Il polverone sollevato ieri sera dalle nuove analisi delle banche d’affari Goldman Sachs e Morgan Stanley non sparirà tanto presto. Invertendo i loro consigli del mese scorso, che invitavano a vendere, ora parlano di una netta tendenza al rincaro per il greggio. Per Goldman si arriverà a punte di 130 $/barile per il Brent già in autunno, con un traguardo di 140 $ nel 2012. Per Morgan Stanley si arriverà a 120 quest’anno e 130 nel prossimo, complice la situazione libica, che minaccia una riduzione dell’offerta di un petrolio molto apprezzato dalle raffinerie.

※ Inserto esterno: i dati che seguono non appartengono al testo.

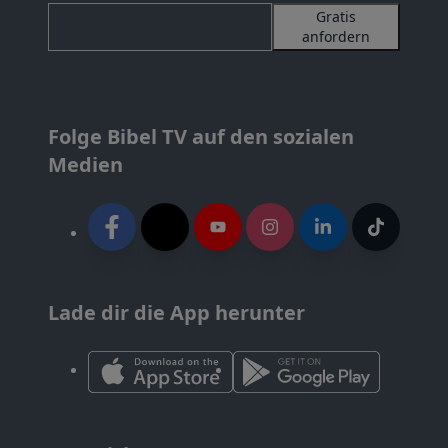
Gratis
anfordern
Folge Bibel TV auf den sozialen
Medien
Lade dir die App herunter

Le reazioni sorprese sono venute già ieri: “I fondamentali dipingono scenari differenti”, notava Davide Tabarelli al “Sole 24 Ore”. Diametralmente opposto anche il parere degli analisti di Crédit Agricole: “Quando supera i 110 dollari, la domanda di greggio si assottiglia, tanto che è prevedibile un ritorno verso 85 $/barile nel secondo semestre dell’anno in corso”. Scatenati anche molti operatori indipendenti: “Goldman Sachs continua a emettere profezie che si autoavverano, grazie al suo potere finanziario. La banca d’affari è più potente di uno stato sovrano, qualcosa di molto vicino alla Spectre contro cui doveva combattere James Bond nelle spy story di Ian Fleming”.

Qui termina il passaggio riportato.